Sinan Pehlivanoglu is a software engineer at VMware. For the past few years he has been working on the intersection of PL and large scale distributed data. Sinan worked on the enterprise data pipelines at Twitter and founded Vizion project, a data driven career management platform aimed at musicians. Sinan's current interests are in creating programming languages for quantum computing, especially understanding how different interpretations of quantum mechanics are reflected in the PL world.
Oblivious Privacy in a Statically Typed World.
The internet has become a vital part of our everyday lives. With people relying on web applications for getting their groceries, booking trips, scheduling doctor’s appointments, paying their taxes and more, a significant amount of sensitive, private user data flows through servers every second. Facebook alone generates over 4PB of user data every day. Recent laws such as GDPR give users fine grained control over their data, who it is shared it and how.
In large applications, dynamic privacy logic around user data can get very complex, resulting in a control flow that is difficult to reason about and difficult to maintain. GDPR being very young and only adopted by the EU in 2016, the regulations constantly change and evolve. Data licensing deals like advertisement partnership result in the user data traveling through various different applications. The evolving and distributed nature of privacy inevitably leads to human error and unintentional data leaks in complex applications.
User preferences that dictate privacy constraints are dynamic and often stored in an external services or databases. This not only implies that an external call is required before a sensitive data flow can complete, but also that these preferences can change mid-flow. The complex, dynamic logic required for correct privacy assertions result in an information flow that is difficult to understand and maintain. The flow is further complicated in the presence of common data processing practices such as anonymization of user data, multiple dependent schemas or use of third-party libraries. Because of the dynamic nature of the evaluation, static information flow control solutions such as JFlow is not sufficient for this problem at scale.
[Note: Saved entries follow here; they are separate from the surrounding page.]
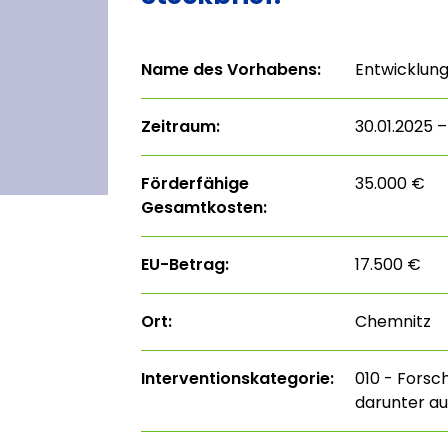
Name des Vorhabens:
Entwicklung
Zeitraum:
30.01.2025 –
Förderfähige
35.000 €
Gesamtkosten:
EU-Betrag:
17.500 €
Ort:
Chemnitz
Interventions­kategorie:
010 - Forsc
darunter au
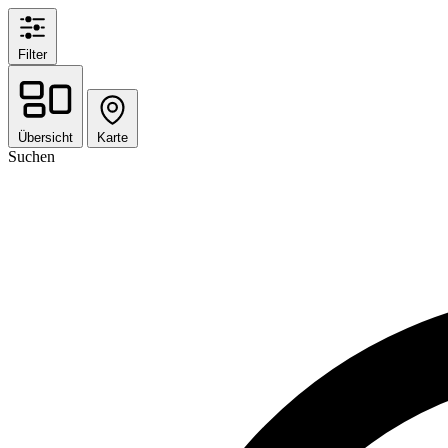
Filter
Übersicht
Karte
Suchen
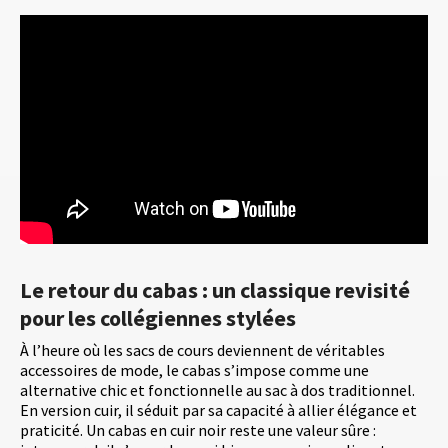
Le retour du cabas : un classique revisité
pour les collégiennes stylées
À l’heure où les sacs de cours deviennent de véritables
accessoires de mode, le cabas s’impose comme une
alternative chic et fonctionnelle au sac à dos traditionnel.
En version cuir, il séduit par sa capacité à allier élégance et
praticité. Un cabas en cuir noir reste une valeur sûre :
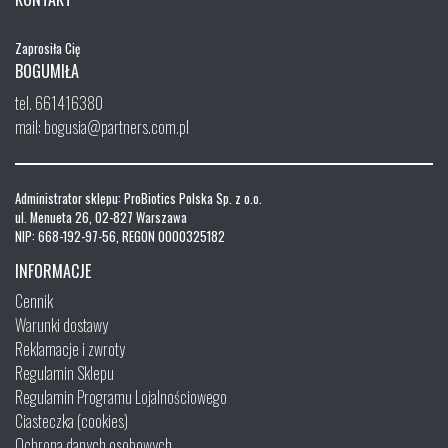
Zaprosiła Cię
BOGUMIŁA
tel. 661416380
mail: bogusia@partners.com.pl
Administrator sklepu: ProBiotics Polska Sp. z o.o.
ul. Menueta 26, 02-827 Warszawa
NIP: 668-192-97-56, REGON 0000325182
INFORMACJE
Cennik
Warunki dostawy
Reklamacje i zwroty
Regulamin Sklepu
Regulamin Programu Lojalnościowego
Ciasteczka (cookies)
Ochrona danych osobowych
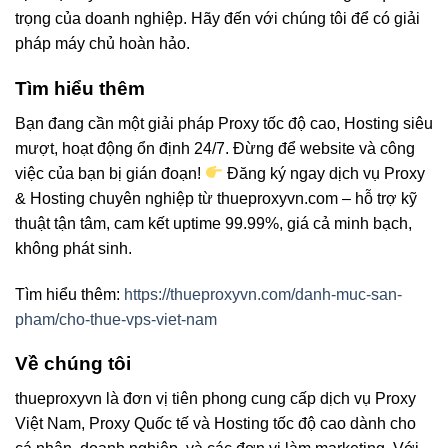
trọng của doanh nghiệp. Hãy đến với chúng tôi để có giải
pháp máy chủ hoàn hảo.
Tìm hiểu thêm
Bạn đang cần một giải pháp Proxy tốc độ cao, Hosting siêu
mượt, hoạt động ổn định 24/7. Đừng để website và công
việc của bạn bị gián đoạn!
Đăng ký ngay dịch vụ Proxy
& Hosting chuyên nghiệp từ thueproxyvn.com – hỗ trợ kỹ
thuật tận tâm, cam kết uptime 99.99%, giá cả minh bạch,
không phát sinh.
Tìm hiểu thêm:
https://thueproxyvn.com/danh-muc-san-
pham/cho-thue-vps-viet-nam
Về chúng tôi
thueproxyvn là đơn vị tiên phong cung cấp dịch vụ Proxy
Việt Nam, Proxy Quốc tế và Hosting tốc độ cao dành cho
Harpocrates is a Scala compiler plugin, inspired by the Racket contracts, that instead of approaching privacy from an information flow verification perspective, allows the data to flow freely throughout the application inside the policy membranes but enforces the policies when the data is tried to be accessed, mutated, declassified or passed through the application boundary. Harpocrates eliminates raw data constructors from the application, ensuring the data can only exist in protected form and minimizes misuse and human error. The semantics of the policy is centralized to the user defined implementations of the Policy trait. This means that as the law evolves and the requirements change, the policy only needs to be updated in a single location. The policy enforcement is automatically inserted at the application boundaries by the plugin and the types are aligned as needed. This allows the developer to write familiar Scala code in their existing ecosystem and use their favorite libraries without requiring any changes to the external code.